Abgereichertes Uran ist ein Abfallprodukt, das in Atomkraftwerken entsteht, wenn Uran chemisch verändert wird, um es für die Stromerzeugung wirksam zu machen. Auch bei der Herstellung von Atomwaffen entsteht abgereichertes Uran. Der Vorteil dieses Materials bei der Verwendung als Munition ist die hohe Dichte. Es ist 1,7-mal so dicht wie Blei und dadurch vor allem dort einsetzbar, wo sich eine große Masse in kleinem Volumen als vorteilhaft erweist, zum Beispiel in panzerbrechenden Geschossen.

Wofür wird es verwendet?

Munition aus abgereichertem Uran wird eingesetzt, um Granaten und Bomben mehr Durchschlagskraft zu verleihen, etwa, indem man es für die Spitzen von Kugeln, Mörsergranaten oder Panzergranaten verwendet. Beim Aufprall schärft sich das Material sogar selbst, was es hochwirksam gegen gepanzerte Fahrzeuge macht.
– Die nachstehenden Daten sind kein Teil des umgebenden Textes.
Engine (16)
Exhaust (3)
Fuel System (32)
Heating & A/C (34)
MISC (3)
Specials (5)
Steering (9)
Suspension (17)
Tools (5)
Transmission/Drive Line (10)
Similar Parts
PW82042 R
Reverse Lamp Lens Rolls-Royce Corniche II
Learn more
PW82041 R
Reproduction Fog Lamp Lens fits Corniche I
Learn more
Uranmunition wurde in beiden Golfkriegen, in Serbien und im Kosovo verwendet sowie im Krieg gegen den "Islamischen Staat" in Syrien. Laut verschiedener Medienberichte und eigener Angaben haben lediglich die USA und Großbritannien diese Munition bisher im Einsatz verwendet. Insgesamt sollen aber zwischen 17 und 21 Staaten über Munition mit abgereichertem Uran verfügen. Zu diesen gehört auch Russland.

Das britische Verteidigungsministerium sagt, es werde Granaten mit abgereichertem Uran an die ukrainischen Streitkräfte liefern, um die 14 Challenger-2-Panzer, die es in die Ukraine schickt, damit zu bestücken. Es heißt, die Granaten würden es den Panzerbesatzungen ermöglichen, aus größerer Entfernung feindliche Ziele zu bekämpfen, wodurch sie weniger Gegenfeuer ausgesetzt seien.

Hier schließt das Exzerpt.